• [ASSIGNMENT]
The output should be every line below that includes the word "Lighting".

• [Stored records]
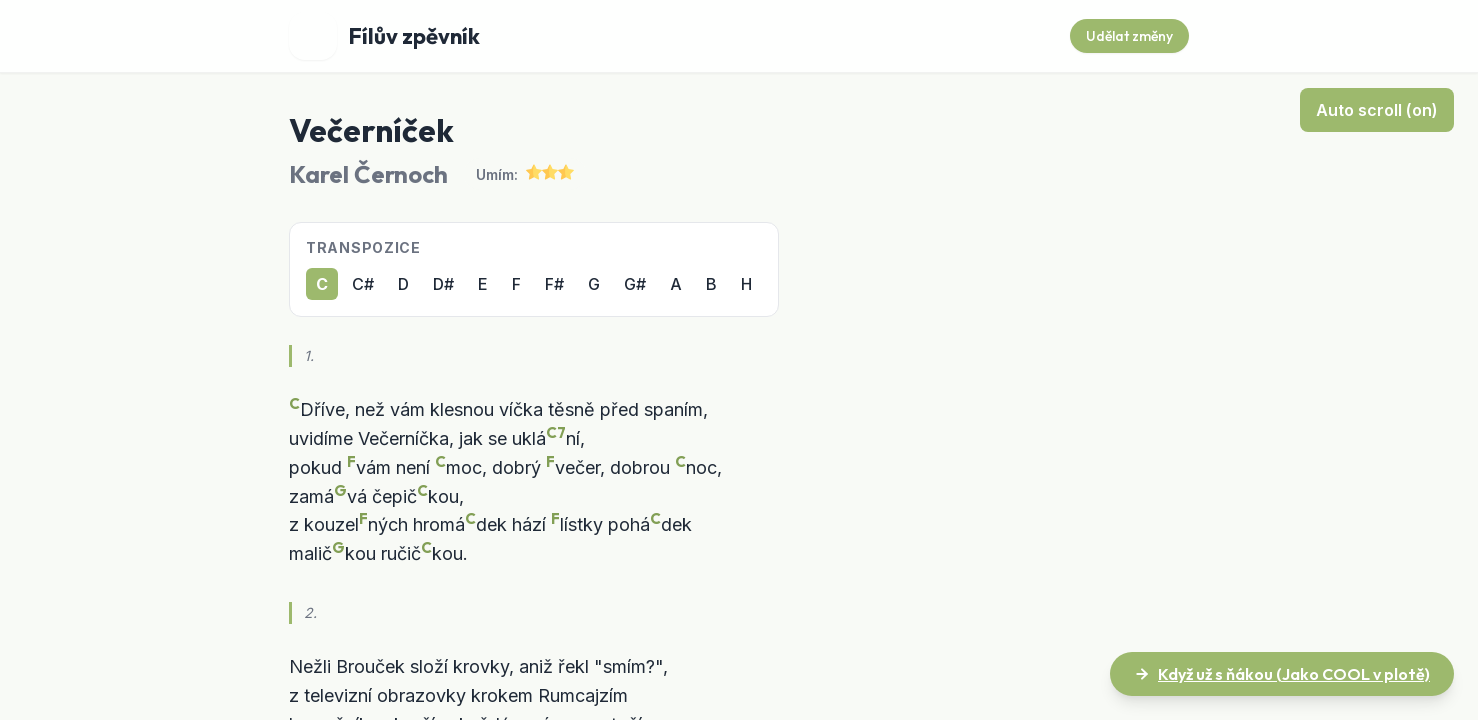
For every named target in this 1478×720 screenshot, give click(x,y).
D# (443, 284)
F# (554, 284)
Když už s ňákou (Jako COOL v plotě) (1282, 674)
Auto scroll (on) (1377, 110)
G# (635, 284)
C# (363, 284)
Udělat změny (1129, 36)
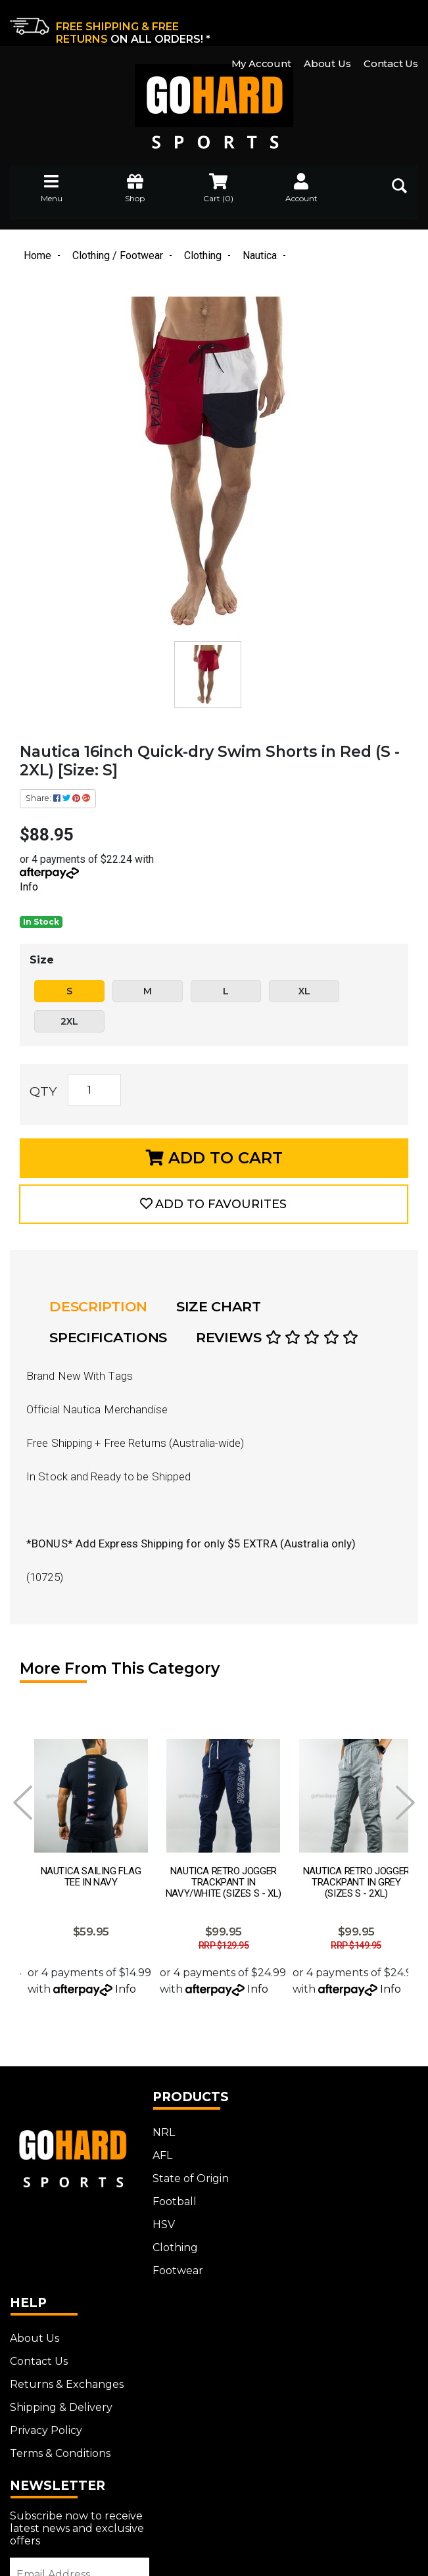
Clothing (168, 2233)
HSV (157, 2210)
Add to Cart (214, 1158)
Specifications (109, 1338)
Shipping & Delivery (333, 2187)
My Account (261, 22)
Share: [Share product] (58, 799)
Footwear (171, 2256)
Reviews (278, 1338)
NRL (157, 2118)
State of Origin (184, 2164)
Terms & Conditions (332, 2233)
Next (405, 1803)
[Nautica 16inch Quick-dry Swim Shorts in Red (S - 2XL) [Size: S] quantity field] (94, 1090)
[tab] (102, 1308)
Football (168, 2187)
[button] (213, 1205)
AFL (156, 2141)
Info (29, 887)
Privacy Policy (318, 2210)
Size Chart (219, 1308)
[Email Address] (76, 2376)
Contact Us (391, 22)
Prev (22, 1803)
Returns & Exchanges (339, 2164)
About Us (327, 22)
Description (99, 1308)
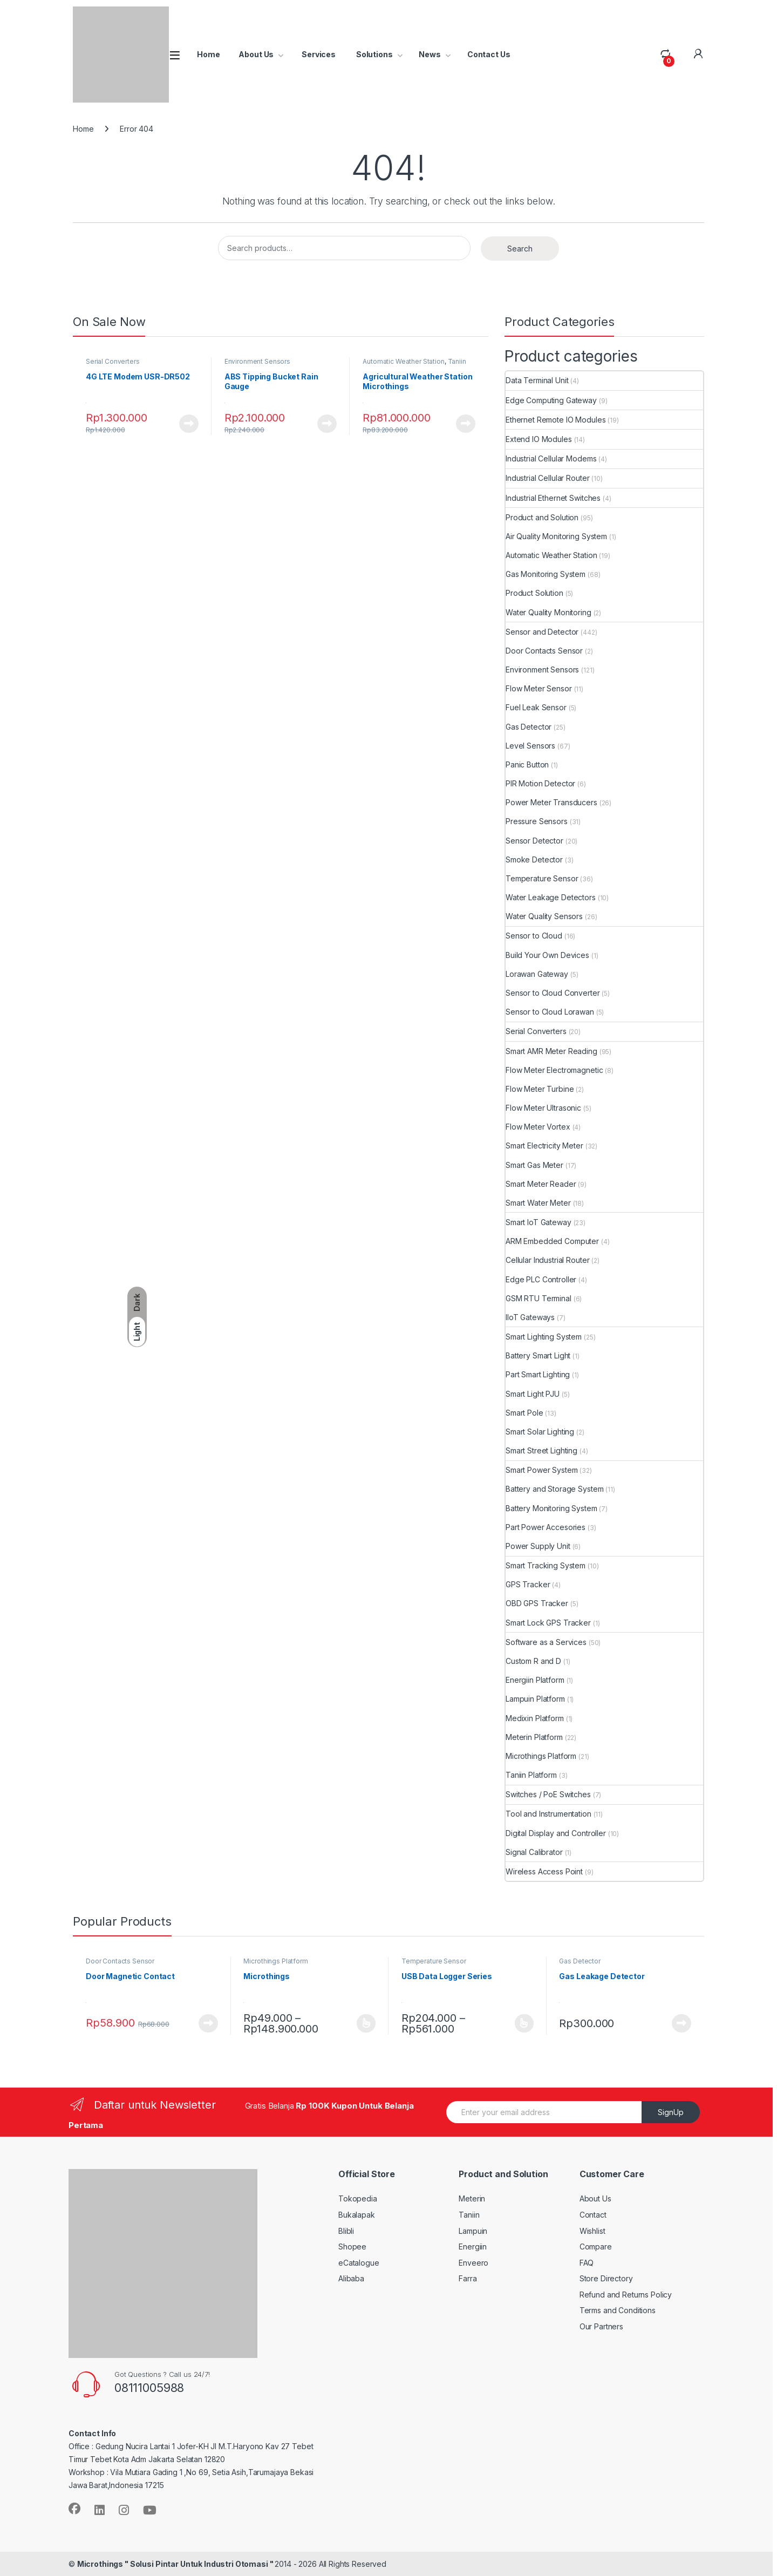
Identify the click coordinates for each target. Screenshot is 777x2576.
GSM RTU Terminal (538, 1298)
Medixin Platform (535, 1718)
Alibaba (351, 2278)
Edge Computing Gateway (551, 400)
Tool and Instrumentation (548, 1813)
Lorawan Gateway (537, 973)
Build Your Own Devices (547, 955)
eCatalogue (358, 2262)
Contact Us (488, 54)
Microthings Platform (541, 1756)
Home (208, 54)
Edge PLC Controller (541, 1279)
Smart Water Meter (538, 1202)
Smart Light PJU (533, 1393)
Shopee (352, 2246)
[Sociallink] (74, 2508)
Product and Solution (542, 517)
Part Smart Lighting (538, 1374)
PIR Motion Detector (540, 783)
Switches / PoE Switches (548, 1794)
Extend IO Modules (539, 439)
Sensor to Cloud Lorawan (550, 1011)
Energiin (473, 2246)
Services (318, 54)
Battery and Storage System (554, 1488)
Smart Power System (541, 1469)
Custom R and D (533, 1661)
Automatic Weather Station (404, 361)
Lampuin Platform (535, 1698)
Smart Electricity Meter (544, 1145)
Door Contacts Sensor (544, 650)
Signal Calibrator (534, 1852)
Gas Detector (528, 726)
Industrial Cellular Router (547, 477)
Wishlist (592, 2230)
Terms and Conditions (618, 2310)
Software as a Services (546, 1642)
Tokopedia (357, 2198)
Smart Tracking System (545, 1565)
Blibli (346, 2230)
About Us (256, 54)
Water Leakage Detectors (551, 897)
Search (520, 248)
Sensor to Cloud (534, 935)
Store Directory (606, 2278)
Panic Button (527, 764)
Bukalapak (356, 2214)
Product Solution (534, 592)
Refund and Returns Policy (626, 2294)
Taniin (469, 2214)
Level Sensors (530, 745)
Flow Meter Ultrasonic (543, 1107)
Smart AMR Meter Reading (551, 1051)
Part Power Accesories (545, 1527)
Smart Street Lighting (541, 1450)
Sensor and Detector (542, 631)
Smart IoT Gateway (538, 1222)
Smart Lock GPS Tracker (548, 1622)
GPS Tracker (528, 1584)
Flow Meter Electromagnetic (554, 1070)
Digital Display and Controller (556, 1833)
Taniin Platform (531, 1774)
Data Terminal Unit (537, 380)
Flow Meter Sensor (539, 688)
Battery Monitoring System (551, 1508)
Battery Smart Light (538, 1355)
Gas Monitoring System (545, 574)
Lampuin (473, 2230)
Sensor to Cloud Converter (553, 992)
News (429, 54)
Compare (596, 2246)
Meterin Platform (534, 1737)
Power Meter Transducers (551, 802)
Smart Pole (524, 1412)
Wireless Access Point (544, 1871)
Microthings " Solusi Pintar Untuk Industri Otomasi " (176, 2563)
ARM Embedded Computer (552, 1241)
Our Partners (601, 2326)
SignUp (671, 2112)
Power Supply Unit (538, 1546)
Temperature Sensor (542, 878)
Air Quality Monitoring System (556, 536)
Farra (467, 2278)
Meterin (472, 2198)
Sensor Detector (534, 840)
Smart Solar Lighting (540, 1431)
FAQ (587, 2262)
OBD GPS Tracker (537, 1603)
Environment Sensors (257, 361)
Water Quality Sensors (544, 916)
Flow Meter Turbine (540, 1088)
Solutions (374, 54)
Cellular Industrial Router (547, 1260)
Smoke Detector (534, 859)
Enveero (473, 2262)
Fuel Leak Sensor (536, 707)
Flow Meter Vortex (538, 1126)
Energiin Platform (535, 1679)
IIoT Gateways (530, 1317)
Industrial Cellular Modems (551, 458)
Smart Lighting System (544, 1336)
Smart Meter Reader (541, 1183)
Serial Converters (113, 361)
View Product (189, 423)
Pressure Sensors (537, 821)
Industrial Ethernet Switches (553, 497)
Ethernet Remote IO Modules (555, 419)
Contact (593, 2214)
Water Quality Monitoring (548, 612)
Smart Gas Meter (534, 1165)
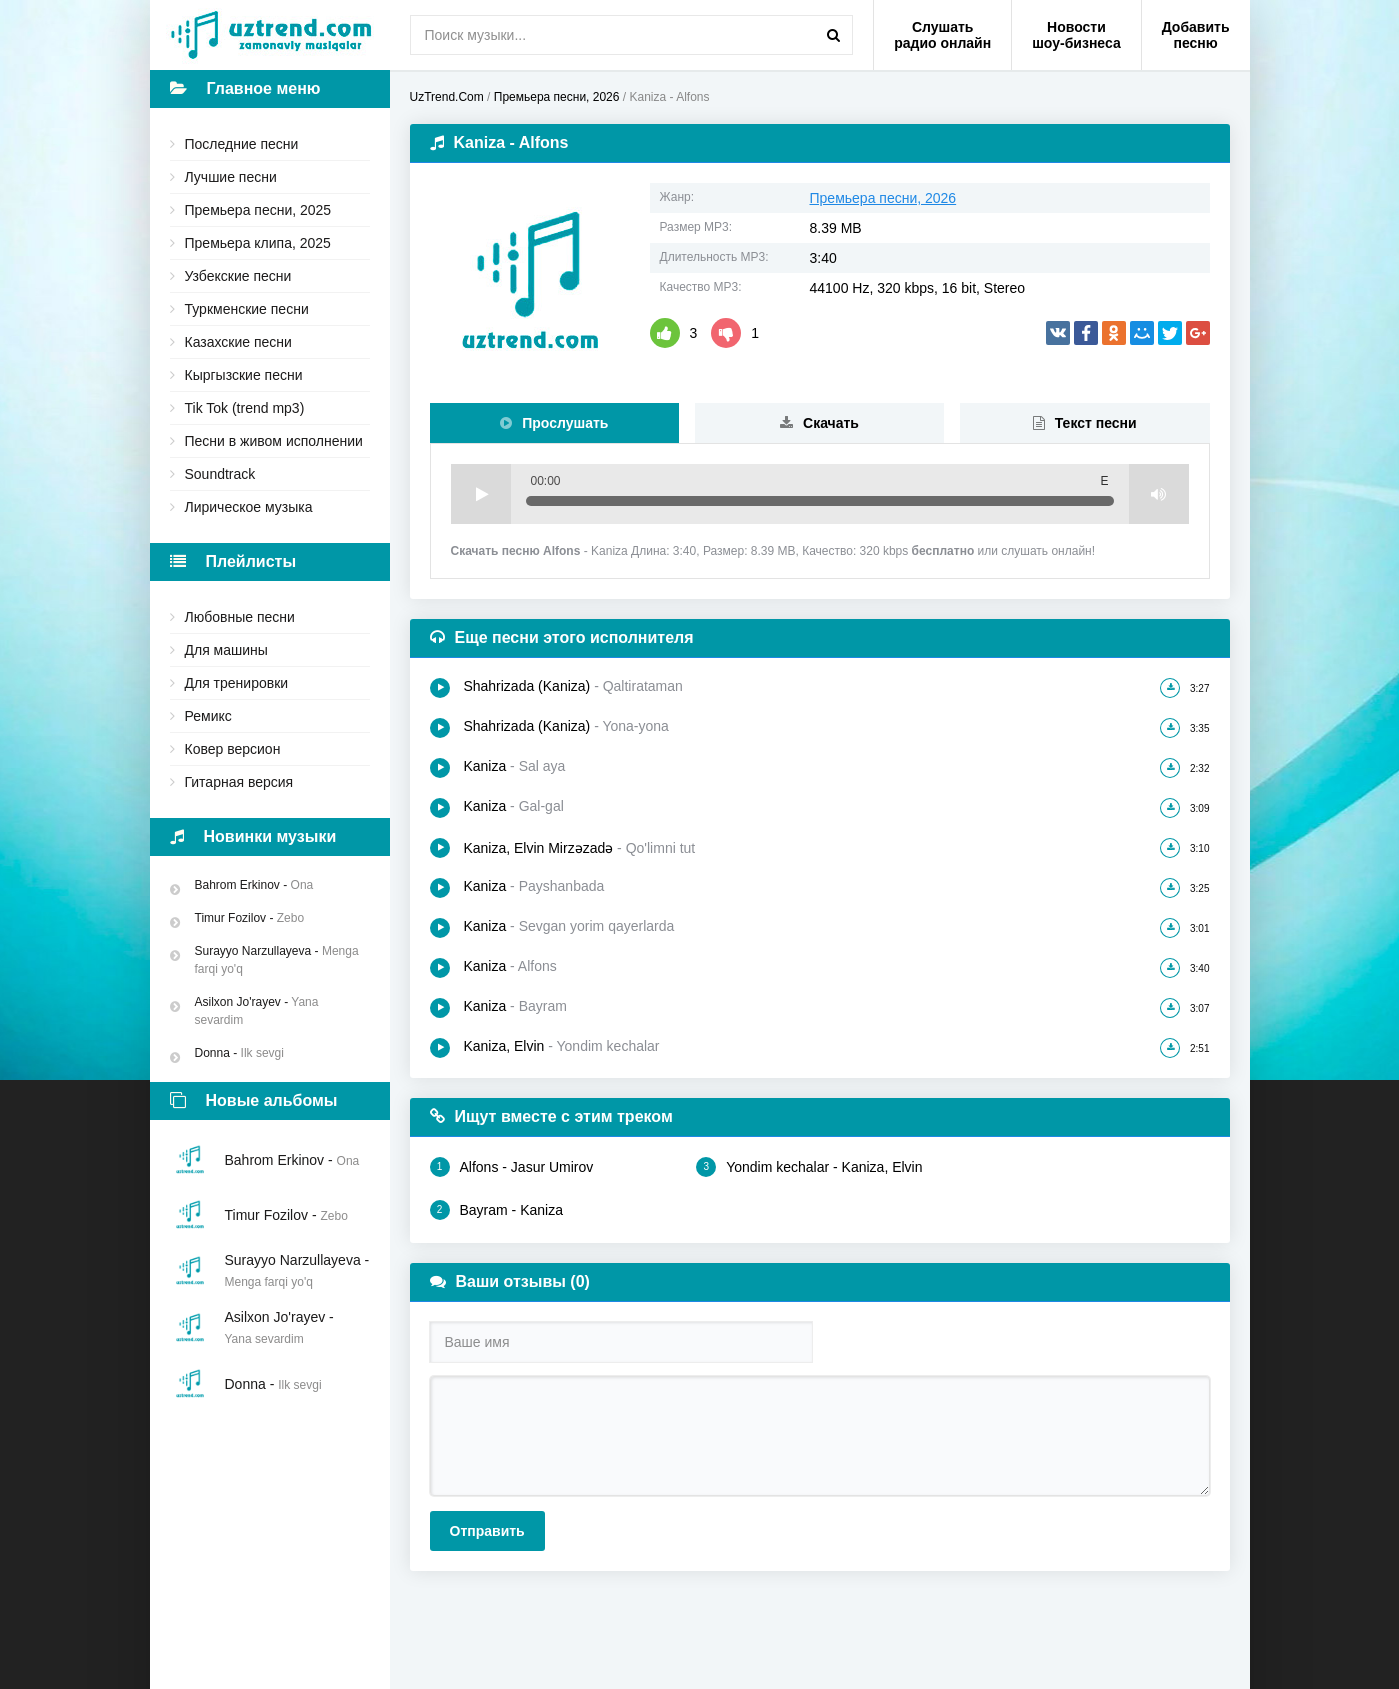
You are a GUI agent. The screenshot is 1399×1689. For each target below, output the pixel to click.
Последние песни (242, 144)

• [PROBLEM SOLUTION]
Part Smart Lighting (538, 1374)
Smart Street Lighting (541, 1450)
Smart Solar Lighting (540, 1431)
Smart Lighting System (544, 1336)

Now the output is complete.